In “Should students learn Windows? Or Mac? Or What?” Scott Granneman points out rightly that technology changes quickly. Most of his examples have to do with changes in interface (Mac OS 9 is not like Mac OS X), but technology changes are far more drastic than mere changes in interface. I grew up in the 1980s using all sorts of computers that are out of fashion now (the colors were green and black or yellow and black on monitors), and finished my pre-university schooling before Windows 1995 was popular. Never was I taught to use Microsoft Office or any modern Windows interface. In high school, I took one computer science course, which trained me in Pascal, a programming language almost no one uses now.
Somehow, though, I’ve managed to actually get jobs and function in them, sometimes even excel in them. Now, more than two decades after my first exposure to computers, I use Windows XP and Microsoft Office five days out of the week and also use FileMaker Pro and Mozilla Firefox, two programs I’d never used in college or high school. In fact, in college, I could barely find anything on the web, because I had dial-up, and Google didn’t exist. Now, I can do mail merges, create pivot tables, and find information quickly on the web.
Technology changes quickly. It surely does. It really doesn’t matter, from the standpoint of preparation for the future, what operating system or software you use with children in schools. Do you think I’m still using turtles to draw colorful lines all over a tiny black screen now? No. Did all the F-keys I learned to use in my mouseless word processor in high school (I used a program called T3) help me with Microsoft Word later? Well, not directly.
What’s important to teach children is curiosity, not to be afraid of tinkering with things, the playfulness that computer software allows. You have to teach kids to be resourceful and get to know different tricks with whatever software you put in front of them. Do not have them memorize steps (click on this menu, then this menu, then this menu). Have them learn concepts. Really, this is what more schooling (not just from a technology standpoint) should be about.
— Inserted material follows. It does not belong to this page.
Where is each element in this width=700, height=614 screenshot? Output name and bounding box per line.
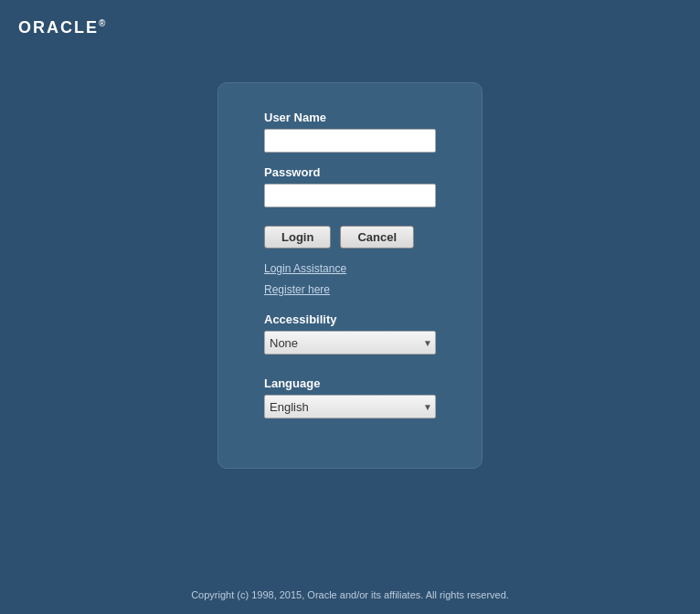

If you stuck me in front of a program I’d never used before, it wouldn’t take me long to figure out its basic functionality and even how to get things done quickly with it. So putting Linux in schools shouldn’t hurt children’s chances in the workplace if you teach them concepts instead of memorization and exploration instead of rote instructions. And, who knows? Maybe they’ll be using Linux in the workplace twenty years from now anyway. Or maybe desktop/laptop computers as we know it won’t even exist at that point. We’ll have some new technology that’s even better, even more intuitive.